In her studies on children’s rights and the Internet, Ms Wanyama has found that in Kenya, the privacy of children in the brick-and-mortar world and on online platforms is receiving increasing attention from the courts. “The right to privacy of children is the subject of parental guidance of the child; that is the general principle,” Ms Wanyama notes, explaining that while parents can share images of their children, according to existing laws, other people require written consent from the parents before sharing images of the children online.

The cases that Ms Wanyama speaks of are documented in Honey I Blogged the Kids, a blog she published in 2020. The article, which addresses the ‘sharenting’ phenomenon and the rising cases of the Kenyan blogging community violating the privacy of children in their reporting, looked into those aspects of Kenyan law applicable to publishing content about children online, in particular consent, privacy, personality rights and the best interest principle.

Beyond the violation of privacy 

But beyond the violation of the privacy of children, the case of Oluoch and Nguru has raised other pertinent concerns: child online safety (when children’s photos from Instagram end up on the illegal darknet), psychological impact, informed consent, what the data is being used for by the social media companies, identity theft, fraud, facial recognition systems, and tracking.

UNICEF estimates that there are more than four million websites worldwide featuring minors, some below the age of two. Images of sexually exploited children are not only growing in number, there has also been a surge in the number of incidents of children aged between seven and ten years being manipulated into recording abuse of themselves according to a 2022 global report by the Internet Watch Foundation (IWF).
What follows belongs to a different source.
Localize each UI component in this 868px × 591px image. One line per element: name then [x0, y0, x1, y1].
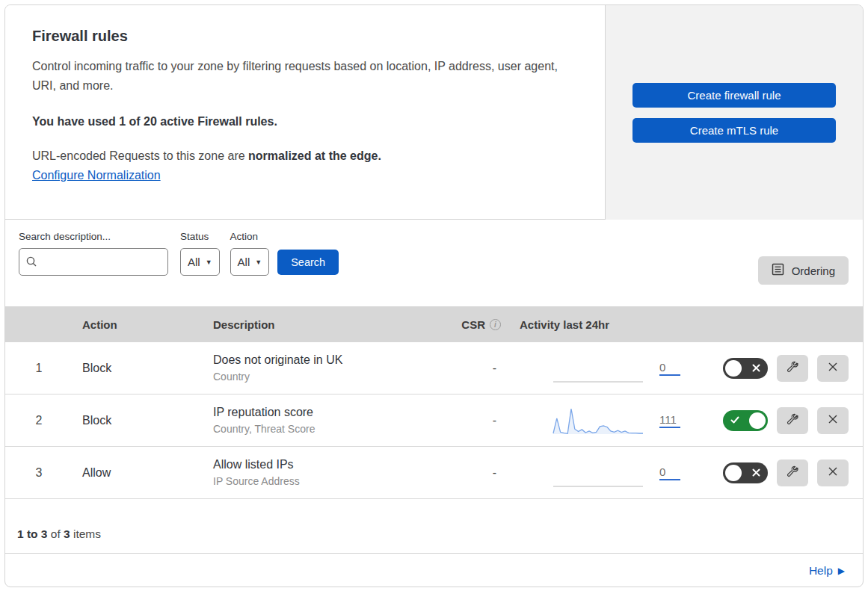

In 2019, the number of affected minors stood at between 10,000 and 100,000 according to UN estimates.

A recent exposé by the New York Times revealed “disturbing insights into how social media is reshaping childhood, especially for girls, with direct parental encouragement and involvement”.

The report further revealed that “some parents are the driving force behind the sale of photos, exclusive chat sessions and even the girls’ worn leotards and cheer outfits to mostly unknown followers. The most devoted customers spend thousands of dollars nurturing the underage relationships”.

Kenya is having its sharenting watershed moment as the lucrative world of child and family influencers continues to grow in a largely unregulated space. But while Kenyan influencer parents may appear to be well beyond the point where they can claim to be unaware of the possible effects their choices have on their children, many have yet to reach that point of reckoning.